Exercise instructions ▸
Using the listing that follows, return every line with the word "logo".

Input ▸
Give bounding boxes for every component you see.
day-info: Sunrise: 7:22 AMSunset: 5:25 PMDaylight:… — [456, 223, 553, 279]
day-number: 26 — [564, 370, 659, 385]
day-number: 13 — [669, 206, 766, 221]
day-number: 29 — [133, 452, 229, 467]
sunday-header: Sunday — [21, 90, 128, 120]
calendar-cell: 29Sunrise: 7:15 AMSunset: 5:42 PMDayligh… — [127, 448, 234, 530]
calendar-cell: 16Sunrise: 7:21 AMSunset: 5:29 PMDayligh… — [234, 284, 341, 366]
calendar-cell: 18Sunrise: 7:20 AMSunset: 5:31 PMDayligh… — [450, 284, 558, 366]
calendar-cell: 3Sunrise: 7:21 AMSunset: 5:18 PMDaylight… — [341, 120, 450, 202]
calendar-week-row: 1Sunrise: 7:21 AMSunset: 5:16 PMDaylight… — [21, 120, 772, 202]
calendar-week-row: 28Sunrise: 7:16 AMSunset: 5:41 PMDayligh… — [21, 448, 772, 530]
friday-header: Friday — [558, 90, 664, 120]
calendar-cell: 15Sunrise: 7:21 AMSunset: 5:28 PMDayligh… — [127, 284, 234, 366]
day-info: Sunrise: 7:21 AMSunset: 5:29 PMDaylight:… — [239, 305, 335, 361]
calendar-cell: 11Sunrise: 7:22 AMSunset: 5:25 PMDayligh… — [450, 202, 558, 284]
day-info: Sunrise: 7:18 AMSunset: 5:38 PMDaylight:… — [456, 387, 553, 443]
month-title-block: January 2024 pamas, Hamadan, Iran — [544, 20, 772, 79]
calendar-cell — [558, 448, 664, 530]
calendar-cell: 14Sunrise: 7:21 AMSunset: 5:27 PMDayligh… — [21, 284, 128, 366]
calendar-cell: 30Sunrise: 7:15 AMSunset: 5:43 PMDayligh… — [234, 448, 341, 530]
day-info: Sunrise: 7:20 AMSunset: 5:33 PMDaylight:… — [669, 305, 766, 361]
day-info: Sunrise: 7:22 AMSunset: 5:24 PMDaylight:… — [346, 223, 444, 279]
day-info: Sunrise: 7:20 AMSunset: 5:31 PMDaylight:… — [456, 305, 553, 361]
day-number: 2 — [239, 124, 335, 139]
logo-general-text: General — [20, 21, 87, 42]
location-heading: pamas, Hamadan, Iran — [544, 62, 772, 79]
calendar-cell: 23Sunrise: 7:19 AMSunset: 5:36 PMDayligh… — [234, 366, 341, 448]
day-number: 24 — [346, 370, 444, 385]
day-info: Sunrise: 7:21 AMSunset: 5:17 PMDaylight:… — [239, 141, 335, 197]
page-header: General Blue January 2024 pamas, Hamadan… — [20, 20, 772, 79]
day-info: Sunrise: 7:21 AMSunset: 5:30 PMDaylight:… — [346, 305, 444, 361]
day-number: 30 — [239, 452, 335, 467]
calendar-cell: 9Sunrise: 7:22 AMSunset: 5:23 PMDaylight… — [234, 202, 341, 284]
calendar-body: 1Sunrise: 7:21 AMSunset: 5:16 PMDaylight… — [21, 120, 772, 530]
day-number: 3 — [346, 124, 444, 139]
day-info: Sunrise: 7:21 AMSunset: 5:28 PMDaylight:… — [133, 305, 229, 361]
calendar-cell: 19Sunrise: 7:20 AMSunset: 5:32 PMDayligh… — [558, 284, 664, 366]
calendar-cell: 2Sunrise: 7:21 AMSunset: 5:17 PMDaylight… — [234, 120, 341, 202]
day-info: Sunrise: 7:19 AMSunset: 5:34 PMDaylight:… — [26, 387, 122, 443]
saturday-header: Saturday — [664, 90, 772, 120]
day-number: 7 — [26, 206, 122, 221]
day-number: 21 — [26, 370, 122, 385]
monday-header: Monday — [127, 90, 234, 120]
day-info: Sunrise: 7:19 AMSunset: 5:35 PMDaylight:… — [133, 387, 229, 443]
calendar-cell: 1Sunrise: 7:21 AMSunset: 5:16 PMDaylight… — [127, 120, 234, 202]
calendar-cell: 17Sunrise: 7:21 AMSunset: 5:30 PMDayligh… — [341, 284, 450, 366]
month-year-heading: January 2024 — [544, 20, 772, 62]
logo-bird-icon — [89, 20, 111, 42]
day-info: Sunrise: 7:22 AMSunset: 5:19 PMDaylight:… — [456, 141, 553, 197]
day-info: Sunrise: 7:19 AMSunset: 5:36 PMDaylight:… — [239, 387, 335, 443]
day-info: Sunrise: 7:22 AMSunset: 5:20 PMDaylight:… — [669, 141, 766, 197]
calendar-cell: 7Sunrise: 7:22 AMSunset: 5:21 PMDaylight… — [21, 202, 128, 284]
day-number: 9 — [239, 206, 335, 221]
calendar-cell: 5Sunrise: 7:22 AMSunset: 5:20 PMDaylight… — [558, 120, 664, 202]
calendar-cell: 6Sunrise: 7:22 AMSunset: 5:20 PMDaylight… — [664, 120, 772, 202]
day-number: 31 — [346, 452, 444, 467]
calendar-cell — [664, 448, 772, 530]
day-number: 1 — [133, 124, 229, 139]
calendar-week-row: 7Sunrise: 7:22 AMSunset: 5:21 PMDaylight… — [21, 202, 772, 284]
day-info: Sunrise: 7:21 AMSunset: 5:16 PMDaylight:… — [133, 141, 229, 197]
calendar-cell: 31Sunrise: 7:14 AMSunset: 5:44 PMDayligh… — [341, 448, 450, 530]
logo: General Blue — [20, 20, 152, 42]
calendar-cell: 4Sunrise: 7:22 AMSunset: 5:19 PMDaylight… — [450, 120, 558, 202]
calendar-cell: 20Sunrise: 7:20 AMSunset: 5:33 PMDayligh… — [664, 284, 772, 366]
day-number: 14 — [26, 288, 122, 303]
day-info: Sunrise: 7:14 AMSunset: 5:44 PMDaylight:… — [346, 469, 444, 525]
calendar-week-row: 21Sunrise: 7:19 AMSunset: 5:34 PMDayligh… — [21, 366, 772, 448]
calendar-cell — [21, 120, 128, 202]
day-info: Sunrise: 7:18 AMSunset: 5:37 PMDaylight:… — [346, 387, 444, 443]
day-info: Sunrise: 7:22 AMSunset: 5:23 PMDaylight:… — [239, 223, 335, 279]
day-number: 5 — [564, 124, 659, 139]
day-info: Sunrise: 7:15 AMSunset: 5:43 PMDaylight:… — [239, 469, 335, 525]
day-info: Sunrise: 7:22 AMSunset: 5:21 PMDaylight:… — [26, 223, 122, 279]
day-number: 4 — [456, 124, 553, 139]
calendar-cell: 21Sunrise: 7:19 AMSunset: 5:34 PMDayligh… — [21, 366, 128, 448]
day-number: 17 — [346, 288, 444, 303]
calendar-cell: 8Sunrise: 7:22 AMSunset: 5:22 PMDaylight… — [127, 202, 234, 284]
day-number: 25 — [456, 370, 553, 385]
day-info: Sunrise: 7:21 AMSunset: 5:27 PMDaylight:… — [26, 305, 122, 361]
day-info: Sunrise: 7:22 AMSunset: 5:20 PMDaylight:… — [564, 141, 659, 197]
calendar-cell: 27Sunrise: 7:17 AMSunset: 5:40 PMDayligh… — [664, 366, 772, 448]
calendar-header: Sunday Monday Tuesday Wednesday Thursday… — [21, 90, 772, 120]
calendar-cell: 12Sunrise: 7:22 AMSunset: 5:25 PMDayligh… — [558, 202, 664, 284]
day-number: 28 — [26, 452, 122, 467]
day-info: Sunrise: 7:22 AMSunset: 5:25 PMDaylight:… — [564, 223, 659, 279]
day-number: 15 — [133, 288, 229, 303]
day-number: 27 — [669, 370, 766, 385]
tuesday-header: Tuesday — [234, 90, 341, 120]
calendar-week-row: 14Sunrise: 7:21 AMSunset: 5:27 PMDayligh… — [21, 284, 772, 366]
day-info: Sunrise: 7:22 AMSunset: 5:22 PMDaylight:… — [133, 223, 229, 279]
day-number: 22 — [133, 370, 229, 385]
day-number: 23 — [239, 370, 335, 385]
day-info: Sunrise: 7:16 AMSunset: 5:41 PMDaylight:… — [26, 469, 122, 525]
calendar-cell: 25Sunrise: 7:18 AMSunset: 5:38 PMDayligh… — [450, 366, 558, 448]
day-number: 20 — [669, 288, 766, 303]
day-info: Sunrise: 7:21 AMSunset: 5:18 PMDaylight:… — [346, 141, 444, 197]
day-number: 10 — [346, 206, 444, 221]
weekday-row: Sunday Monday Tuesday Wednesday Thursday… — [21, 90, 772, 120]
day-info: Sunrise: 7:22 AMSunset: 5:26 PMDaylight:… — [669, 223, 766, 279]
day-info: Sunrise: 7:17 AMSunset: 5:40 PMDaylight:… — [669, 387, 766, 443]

Your response ▸
logo-general-text: General — [20, 21, 87, 42]
logo-bird-icon — [89, 20, 111, 42]
logo: General Blue — [20, 20, 152, 42]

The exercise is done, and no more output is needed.